■ **Records excerpted from a collection**:
================================
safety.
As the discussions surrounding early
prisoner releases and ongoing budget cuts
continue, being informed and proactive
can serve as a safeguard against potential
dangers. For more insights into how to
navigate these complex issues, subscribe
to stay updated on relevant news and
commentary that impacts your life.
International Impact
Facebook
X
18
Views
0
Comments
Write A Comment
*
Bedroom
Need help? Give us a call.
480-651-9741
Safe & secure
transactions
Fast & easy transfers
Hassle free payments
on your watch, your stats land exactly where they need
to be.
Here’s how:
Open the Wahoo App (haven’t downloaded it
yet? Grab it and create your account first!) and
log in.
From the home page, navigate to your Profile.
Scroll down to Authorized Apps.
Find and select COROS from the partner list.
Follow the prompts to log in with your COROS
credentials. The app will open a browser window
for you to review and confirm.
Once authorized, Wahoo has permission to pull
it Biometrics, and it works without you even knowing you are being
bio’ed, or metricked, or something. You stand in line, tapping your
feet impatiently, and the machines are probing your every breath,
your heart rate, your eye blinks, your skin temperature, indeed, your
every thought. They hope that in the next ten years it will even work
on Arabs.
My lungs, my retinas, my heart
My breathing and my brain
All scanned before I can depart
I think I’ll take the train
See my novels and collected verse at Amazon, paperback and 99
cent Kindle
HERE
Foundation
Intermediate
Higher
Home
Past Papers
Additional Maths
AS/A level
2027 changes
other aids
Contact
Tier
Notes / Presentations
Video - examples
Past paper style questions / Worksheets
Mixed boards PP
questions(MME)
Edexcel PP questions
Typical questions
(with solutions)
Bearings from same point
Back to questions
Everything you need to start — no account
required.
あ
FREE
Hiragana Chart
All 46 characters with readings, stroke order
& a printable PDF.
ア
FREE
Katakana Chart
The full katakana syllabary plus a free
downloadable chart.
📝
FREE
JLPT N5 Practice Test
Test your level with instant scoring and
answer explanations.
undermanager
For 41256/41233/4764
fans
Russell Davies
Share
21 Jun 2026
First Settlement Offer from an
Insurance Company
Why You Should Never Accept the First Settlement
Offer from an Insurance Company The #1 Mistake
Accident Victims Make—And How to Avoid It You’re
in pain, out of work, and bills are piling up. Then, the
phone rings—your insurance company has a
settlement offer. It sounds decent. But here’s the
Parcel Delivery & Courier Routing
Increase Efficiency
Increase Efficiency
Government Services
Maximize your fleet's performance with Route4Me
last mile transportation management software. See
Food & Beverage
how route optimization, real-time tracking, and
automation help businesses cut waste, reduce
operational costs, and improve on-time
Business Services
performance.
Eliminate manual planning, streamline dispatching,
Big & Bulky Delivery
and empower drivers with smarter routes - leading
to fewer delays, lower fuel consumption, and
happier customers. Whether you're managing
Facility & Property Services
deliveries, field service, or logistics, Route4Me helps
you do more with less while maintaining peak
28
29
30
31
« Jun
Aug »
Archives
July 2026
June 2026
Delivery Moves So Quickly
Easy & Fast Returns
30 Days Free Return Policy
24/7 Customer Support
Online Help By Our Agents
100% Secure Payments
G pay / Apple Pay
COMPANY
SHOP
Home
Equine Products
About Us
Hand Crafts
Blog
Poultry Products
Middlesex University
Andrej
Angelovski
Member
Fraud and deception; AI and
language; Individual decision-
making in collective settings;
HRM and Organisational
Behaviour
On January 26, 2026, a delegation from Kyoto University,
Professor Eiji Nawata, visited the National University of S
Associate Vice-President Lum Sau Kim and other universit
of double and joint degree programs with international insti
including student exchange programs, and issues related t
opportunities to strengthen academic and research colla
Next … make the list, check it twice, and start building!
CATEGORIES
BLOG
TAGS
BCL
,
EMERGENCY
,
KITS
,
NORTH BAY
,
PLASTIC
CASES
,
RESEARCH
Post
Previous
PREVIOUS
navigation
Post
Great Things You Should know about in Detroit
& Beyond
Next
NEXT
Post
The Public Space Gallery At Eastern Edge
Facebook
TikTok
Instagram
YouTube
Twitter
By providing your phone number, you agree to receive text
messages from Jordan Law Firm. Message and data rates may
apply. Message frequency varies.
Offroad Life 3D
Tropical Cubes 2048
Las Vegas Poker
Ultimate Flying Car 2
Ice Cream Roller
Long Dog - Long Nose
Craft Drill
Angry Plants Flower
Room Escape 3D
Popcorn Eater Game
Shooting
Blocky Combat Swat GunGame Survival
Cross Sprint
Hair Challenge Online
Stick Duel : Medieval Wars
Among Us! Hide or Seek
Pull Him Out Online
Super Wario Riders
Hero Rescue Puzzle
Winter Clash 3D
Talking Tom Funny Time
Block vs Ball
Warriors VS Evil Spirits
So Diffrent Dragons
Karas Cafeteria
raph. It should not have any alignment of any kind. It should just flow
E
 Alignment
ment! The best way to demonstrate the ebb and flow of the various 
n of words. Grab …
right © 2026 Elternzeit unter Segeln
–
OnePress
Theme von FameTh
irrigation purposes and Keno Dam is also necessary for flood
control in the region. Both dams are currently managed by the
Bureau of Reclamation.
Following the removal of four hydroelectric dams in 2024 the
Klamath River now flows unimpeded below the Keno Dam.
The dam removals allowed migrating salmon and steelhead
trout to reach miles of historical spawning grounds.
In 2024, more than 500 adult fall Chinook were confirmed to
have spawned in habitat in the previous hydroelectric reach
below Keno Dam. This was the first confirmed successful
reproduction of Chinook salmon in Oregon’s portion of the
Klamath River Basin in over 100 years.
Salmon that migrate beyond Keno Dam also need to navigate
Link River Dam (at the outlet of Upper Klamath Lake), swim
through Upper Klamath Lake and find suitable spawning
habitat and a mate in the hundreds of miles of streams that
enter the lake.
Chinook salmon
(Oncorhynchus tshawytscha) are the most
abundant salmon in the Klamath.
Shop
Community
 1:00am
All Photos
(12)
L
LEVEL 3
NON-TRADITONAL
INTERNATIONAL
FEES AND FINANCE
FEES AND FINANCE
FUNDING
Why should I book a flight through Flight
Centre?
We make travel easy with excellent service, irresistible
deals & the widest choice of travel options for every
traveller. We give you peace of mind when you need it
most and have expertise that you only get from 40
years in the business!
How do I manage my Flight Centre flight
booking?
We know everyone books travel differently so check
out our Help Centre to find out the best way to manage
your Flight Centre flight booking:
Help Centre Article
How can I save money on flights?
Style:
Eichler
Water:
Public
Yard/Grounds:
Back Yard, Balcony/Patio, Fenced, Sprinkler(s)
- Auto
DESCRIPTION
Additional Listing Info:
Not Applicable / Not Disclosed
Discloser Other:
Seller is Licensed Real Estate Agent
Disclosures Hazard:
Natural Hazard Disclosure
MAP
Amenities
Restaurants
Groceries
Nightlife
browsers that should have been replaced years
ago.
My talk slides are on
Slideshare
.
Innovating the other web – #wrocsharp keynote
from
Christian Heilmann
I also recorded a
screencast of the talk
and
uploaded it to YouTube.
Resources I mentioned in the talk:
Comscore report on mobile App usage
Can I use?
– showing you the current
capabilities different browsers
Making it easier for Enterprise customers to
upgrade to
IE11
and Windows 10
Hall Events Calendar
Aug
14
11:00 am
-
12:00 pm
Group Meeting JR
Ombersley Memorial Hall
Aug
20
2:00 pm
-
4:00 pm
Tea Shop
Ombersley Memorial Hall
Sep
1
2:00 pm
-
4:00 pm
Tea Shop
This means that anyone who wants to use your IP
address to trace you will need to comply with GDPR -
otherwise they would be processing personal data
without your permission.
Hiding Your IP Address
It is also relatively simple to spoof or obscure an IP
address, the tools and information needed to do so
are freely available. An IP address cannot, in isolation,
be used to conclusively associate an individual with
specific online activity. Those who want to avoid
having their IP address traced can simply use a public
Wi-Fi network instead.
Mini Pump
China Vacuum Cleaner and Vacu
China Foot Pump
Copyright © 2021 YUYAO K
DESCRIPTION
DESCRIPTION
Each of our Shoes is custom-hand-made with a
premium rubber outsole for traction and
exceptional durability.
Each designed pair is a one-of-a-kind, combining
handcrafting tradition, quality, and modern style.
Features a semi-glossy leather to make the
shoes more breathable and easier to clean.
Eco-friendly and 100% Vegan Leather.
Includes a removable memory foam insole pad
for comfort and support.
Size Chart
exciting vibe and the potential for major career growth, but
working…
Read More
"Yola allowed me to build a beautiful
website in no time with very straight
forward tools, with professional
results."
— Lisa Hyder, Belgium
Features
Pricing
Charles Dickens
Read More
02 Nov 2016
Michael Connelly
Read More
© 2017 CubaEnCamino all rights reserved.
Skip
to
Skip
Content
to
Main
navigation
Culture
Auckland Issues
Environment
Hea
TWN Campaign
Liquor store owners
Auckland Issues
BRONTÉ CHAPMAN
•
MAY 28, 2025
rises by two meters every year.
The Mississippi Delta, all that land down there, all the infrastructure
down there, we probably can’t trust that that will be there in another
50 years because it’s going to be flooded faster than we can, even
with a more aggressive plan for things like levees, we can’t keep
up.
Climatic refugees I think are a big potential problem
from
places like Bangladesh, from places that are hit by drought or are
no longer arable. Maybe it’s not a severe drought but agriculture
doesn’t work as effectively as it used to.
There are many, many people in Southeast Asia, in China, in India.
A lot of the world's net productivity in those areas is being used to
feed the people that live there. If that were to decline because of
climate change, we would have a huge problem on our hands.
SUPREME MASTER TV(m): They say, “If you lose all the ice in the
================================
■ **What is expected**: Take every line from the data that includes the word "Grab".

■ **Problem solution**:
yet? Grab it and create your account first!) and
n of words. Grab …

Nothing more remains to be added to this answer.